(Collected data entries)

---------------

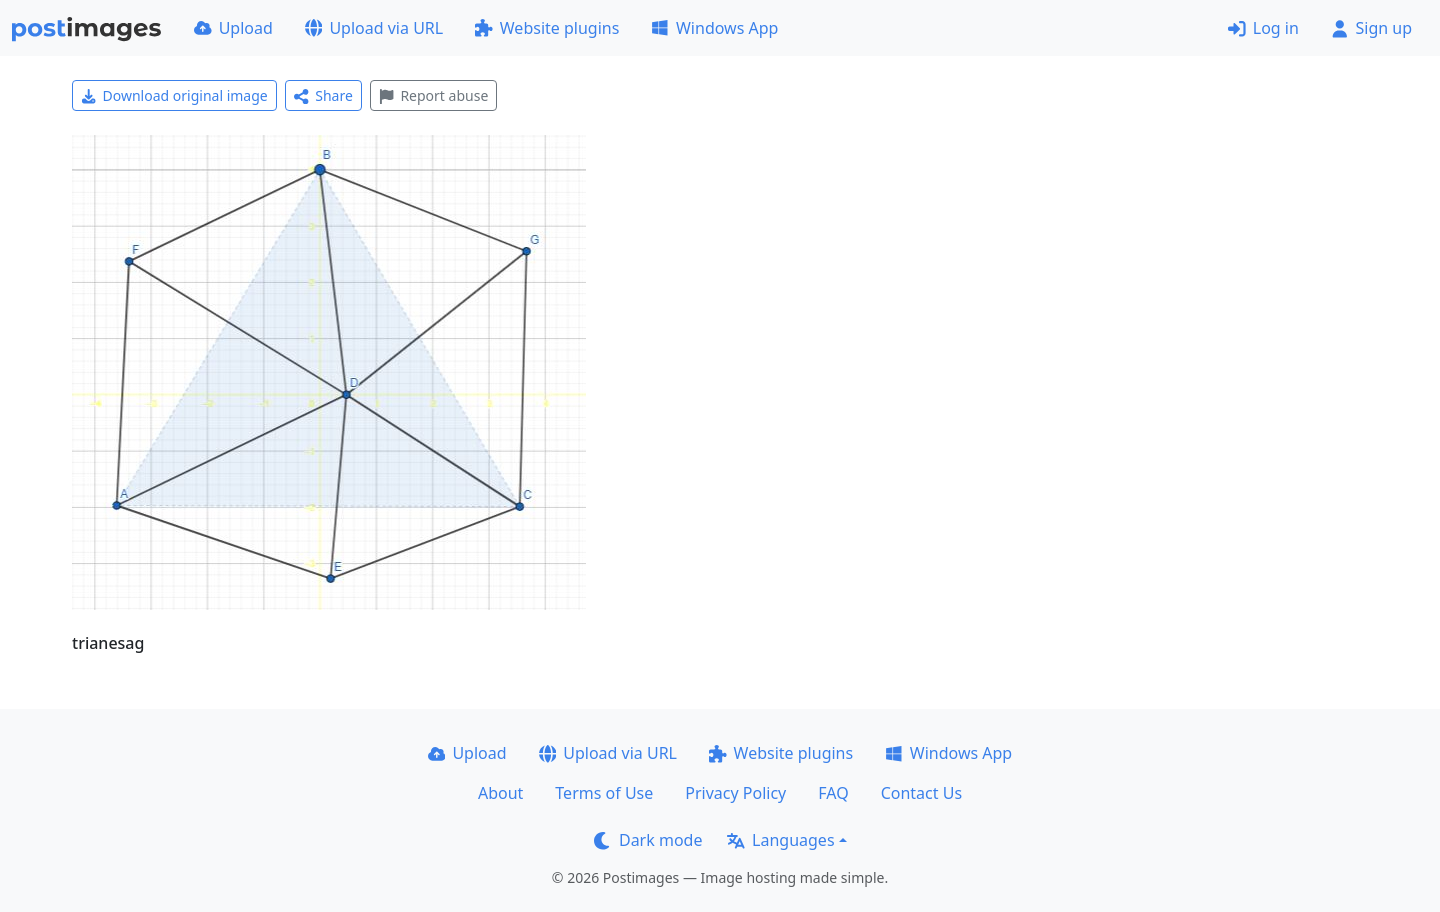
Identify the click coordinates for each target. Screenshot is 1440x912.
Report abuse (433, 95)
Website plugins (547, 28)
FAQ (833, 793)
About (500, 793)
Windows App (714, 28)
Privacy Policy (735, 793)
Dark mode (648, 840)
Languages (780, 840)
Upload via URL (374, 28)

---------------

* _TASK BRIEF_: Beginning with the line that holds "Website plugins (547, 28)" and ending with the last line of the data, copy each line exactly and add nothing.

* _FINISHED TASK_:
Website plugins (547, 28)
FAQ (833, 793)
About (500, 793)
Windows App (714, 28)
Privacy Policy (735, 793)
Dark mode (648, 840)
Languages (780, 840)
Upload via URL (374, 28)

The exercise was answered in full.